◆ EXTRACTED INFORMATION ◆
####################

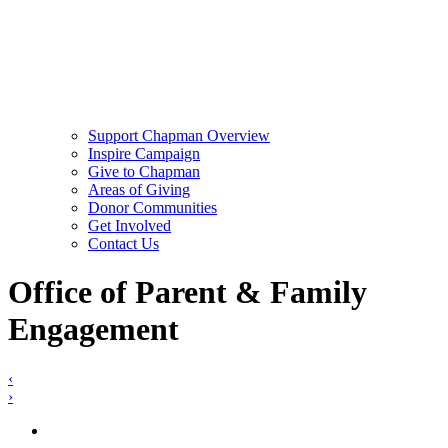
Support Chapman Overview
Inspire Campaign
Give to Chapman
Areas of Giving
Donor Communities
Get Involved
Contact Us
Office of Parent & Family
Engagement
‹
›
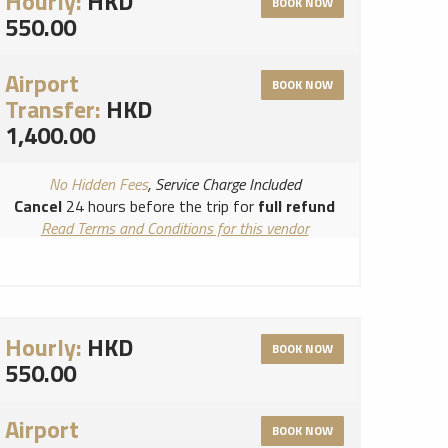
Hourly:
HKD
BOOK NOW
550.00
Airport
BOOK NOW
Transfer:
HKD
1,400.00
No Hidden Fees
, Service Charge Included
Cancel
24 hours before the trip for
full refund
Read Terms and Conditions for this vendor
Read Cancellation Policy for this vendor
Hourly:
HKD
BOOK NOW
550.00
Airport
BOOK NOW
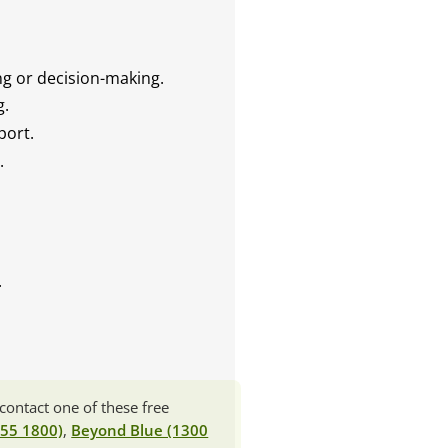
ng or decision-making.
g.
port.
.
.
contact one of these free
 55 1800)
,
Beyond Blue (1300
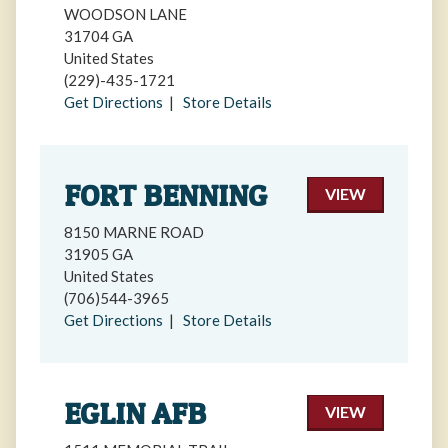
WOODSON LANE
31704 GA
United States
(229)-435-1721
Get Directions
|
Store Details
FORT BENNING
VIEW
8150 MARNE ROAD
31905 GA
United States
(706)544-3965
Get Directions
|
Store Details
EGLIN AFB
VIEW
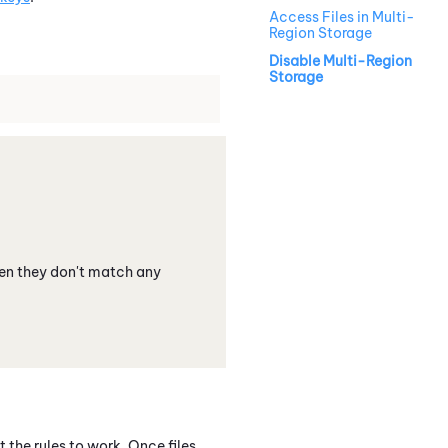
Access Files in Multi-
Region Storage
Disable Multi-Region
Storage
hen they don't match any
 the rules to work. Once files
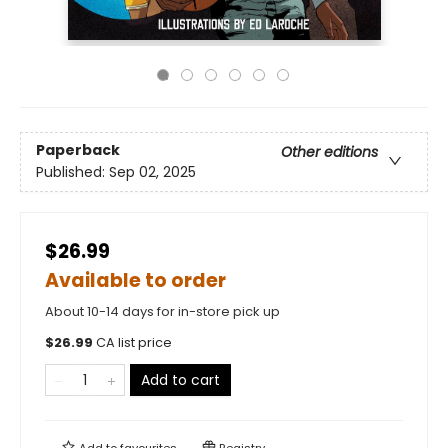
Paperback
Other editions
Published:
Sep 02, 2025
$26.99
Available to order
About 10-14 days for in-store pick up
$
26.99
CA list price
Add to cart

####################

◆ TASK ◆
"Multi" is the word to look for; copy every line of the data that has it.

◆ ANSWER BELOW ◆
Access Files in Multi-
Disable Multi-Region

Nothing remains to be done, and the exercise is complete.